**Exercise prompt**
Within the records, find every line that includes the word "market" and copy it.

[Records contained in a dataset]
BEGIN

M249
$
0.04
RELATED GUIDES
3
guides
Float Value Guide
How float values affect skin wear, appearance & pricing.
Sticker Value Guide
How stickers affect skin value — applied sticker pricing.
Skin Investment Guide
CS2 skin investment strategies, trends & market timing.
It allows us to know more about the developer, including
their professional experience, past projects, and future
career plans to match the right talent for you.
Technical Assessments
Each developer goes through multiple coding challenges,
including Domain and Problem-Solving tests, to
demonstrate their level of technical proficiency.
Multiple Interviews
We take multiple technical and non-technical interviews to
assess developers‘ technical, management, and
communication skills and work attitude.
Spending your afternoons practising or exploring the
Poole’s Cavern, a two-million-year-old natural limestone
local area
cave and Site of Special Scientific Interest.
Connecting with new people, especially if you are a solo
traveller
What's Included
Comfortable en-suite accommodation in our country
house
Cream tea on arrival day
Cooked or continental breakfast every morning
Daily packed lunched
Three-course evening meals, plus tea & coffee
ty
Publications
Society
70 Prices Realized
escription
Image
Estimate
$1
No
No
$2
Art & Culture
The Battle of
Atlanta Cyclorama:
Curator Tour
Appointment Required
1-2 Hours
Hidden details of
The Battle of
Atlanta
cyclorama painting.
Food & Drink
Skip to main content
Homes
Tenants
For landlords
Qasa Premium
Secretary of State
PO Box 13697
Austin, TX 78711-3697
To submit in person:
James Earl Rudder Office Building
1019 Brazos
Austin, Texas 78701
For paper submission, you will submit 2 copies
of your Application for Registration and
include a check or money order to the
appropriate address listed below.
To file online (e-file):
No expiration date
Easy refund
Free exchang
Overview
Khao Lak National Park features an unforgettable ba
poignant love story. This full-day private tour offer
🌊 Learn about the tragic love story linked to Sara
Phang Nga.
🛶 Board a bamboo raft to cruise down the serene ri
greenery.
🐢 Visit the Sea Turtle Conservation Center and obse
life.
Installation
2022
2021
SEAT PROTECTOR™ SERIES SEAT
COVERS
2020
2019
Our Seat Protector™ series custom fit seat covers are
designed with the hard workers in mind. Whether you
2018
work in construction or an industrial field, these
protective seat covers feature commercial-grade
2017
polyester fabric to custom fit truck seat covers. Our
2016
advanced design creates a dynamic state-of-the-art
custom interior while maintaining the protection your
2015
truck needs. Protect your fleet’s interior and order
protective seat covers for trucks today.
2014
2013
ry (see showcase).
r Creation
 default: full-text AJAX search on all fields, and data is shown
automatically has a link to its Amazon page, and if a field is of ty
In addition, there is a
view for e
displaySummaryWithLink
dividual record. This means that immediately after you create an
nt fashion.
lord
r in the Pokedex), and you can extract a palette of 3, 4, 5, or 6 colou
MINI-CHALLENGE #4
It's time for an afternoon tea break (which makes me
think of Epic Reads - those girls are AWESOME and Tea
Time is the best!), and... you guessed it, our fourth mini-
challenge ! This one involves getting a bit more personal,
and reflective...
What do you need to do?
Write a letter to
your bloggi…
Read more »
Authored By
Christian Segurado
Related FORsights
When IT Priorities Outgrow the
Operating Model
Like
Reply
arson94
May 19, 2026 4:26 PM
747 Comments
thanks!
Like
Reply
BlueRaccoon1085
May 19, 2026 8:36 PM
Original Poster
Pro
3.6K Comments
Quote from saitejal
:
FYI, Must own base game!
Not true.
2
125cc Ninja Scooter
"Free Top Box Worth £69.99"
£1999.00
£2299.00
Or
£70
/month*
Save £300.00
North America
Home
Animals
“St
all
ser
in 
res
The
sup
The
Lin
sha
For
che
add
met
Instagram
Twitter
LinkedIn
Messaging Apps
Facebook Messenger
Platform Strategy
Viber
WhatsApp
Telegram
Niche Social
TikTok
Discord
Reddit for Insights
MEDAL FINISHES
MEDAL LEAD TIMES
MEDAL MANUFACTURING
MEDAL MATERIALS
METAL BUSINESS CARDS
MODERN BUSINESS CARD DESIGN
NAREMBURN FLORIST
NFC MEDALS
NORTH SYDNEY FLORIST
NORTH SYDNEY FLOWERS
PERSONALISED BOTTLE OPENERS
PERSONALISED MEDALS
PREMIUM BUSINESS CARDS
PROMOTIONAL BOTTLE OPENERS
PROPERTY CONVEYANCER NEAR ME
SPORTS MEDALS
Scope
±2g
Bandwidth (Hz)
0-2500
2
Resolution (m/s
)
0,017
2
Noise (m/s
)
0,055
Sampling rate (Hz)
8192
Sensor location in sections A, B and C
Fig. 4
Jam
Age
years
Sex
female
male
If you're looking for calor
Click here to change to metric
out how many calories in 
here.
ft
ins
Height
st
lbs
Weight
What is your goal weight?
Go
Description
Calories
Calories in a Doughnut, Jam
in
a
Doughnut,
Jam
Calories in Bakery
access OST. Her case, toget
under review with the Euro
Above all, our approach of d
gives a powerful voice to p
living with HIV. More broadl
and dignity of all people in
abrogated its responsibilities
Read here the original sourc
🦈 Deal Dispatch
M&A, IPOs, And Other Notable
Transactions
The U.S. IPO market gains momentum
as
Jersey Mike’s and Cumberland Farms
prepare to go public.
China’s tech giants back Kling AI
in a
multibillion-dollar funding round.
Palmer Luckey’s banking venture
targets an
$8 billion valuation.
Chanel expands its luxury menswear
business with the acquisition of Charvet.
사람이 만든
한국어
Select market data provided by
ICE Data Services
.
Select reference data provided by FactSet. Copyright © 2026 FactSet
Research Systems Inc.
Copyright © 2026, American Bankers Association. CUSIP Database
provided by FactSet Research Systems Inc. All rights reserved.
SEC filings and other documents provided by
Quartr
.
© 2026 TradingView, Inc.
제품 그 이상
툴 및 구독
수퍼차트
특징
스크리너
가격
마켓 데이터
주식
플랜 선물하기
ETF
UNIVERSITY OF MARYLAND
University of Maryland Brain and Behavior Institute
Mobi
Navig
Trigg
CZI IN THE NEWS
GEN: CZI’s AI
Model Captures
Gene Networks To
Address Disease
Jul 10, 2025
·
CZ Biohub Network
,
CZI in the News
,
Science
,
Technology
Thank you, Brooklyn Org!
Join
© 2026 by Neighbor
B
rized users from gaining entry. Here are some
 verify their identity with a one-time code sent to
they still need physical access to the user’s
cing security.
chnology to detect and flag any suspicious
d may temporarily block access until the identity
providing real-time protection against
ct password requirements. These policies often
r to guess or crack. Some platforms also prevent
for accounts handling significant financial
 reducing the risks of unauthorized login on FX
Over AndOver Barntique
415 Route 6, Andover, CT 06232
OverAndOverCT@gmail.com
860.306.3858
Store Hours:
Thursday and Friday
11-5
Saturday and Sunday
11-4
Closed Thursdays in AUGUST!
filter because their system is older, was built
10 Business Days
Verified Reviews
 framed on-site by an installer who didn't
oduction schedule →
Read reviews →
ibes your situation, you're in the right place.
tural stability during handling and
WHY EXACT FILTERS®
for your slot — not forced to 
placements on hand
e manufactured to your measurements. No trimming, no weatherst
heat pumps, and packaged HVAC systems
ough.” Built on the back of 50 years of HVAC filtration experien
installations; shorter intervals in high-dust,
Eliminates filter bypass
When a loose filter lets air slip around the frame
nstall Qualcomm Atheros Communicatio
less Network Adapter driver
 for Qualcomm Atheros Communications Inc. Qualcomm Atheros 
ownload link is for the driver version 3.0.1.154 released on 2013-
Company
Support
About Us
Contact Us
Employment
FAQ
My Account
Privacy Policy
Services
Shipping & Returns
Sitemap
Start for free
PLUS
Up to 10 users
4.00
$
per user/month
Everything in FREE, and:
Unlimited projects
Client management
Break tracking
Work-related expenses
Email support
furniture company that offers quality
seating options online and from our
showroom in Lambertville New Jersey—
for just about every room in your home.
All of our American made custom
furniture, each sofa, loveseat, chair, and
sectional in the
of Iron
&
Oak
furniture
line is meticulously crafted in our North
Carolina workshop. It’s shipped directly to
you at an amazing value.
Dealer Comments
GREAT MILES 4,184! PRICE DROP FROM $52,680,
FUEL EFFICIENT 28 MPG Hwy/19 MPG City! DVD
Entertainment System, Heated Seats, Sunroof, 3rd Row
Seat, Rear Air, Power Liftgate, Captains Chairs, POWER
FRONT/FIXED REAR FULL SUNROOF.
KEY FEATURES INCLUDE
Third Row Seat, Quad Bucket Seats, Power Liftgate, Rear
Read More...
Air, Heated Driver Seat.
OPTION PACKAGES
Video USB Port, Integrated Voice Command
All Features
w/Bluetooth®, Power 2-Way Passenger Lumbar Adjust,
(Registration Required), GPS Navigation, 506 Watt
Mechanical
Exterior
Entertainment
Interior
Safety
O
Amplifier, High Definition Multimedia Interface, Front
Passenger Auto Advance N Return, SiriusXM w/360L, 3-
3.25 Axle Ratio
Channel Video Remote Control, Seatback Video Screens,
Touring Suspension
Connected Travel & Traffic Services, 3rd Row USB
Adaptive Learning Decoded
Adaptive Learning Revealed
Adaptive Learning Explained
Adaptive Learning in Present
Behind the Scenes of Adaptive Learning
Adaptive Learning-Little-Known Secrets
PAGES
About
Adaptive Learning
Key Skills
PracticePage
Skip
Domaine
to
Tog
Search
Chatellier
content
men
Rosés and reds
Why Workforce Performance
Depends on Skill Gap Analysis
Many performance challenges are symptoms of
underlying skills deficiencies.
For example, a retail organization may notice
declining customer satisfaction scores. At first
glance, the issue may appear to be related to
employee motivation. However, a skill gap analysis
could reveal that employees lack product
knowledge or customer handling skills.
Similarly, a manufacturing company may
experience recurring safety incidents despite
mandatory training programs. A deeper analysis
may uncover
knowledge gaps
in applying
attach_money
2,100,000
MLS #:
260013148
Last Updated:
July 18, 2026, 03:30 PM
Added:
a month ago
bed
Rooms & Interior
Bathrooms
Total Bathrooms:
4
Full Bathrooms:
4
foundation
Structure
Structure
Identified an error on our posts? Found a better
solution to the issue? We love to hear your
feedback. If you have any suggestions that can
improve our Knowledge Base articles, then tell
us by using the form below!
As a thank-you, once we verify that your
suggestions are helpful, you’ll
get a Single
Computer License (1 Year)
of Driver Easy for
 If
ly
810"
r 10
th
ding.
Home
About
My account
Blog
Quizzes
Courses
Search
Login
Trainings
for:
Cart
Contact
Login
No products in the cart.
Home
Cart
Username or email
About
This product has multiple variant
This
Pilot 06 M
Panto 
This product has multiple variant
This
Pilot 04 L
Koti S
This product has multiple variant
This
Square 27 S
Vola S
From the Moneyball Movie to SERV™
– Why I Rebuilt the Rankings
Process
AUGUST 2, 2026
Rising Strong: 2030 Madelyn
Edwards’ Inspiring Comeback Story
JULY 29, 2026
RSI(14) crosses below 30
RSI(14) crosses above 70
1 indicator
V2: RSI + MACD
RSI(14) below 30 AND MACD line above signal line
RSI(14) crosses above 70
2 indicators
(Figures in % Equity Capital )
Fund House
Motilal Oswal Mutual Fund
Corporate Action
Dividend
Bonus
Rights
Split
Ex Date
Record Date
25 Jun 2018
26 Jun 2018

END

**Solution to the exercise**
CS2 skin investment strategies, trends & market timing.
The U.S. IPO market gains momentum
Select market data provided by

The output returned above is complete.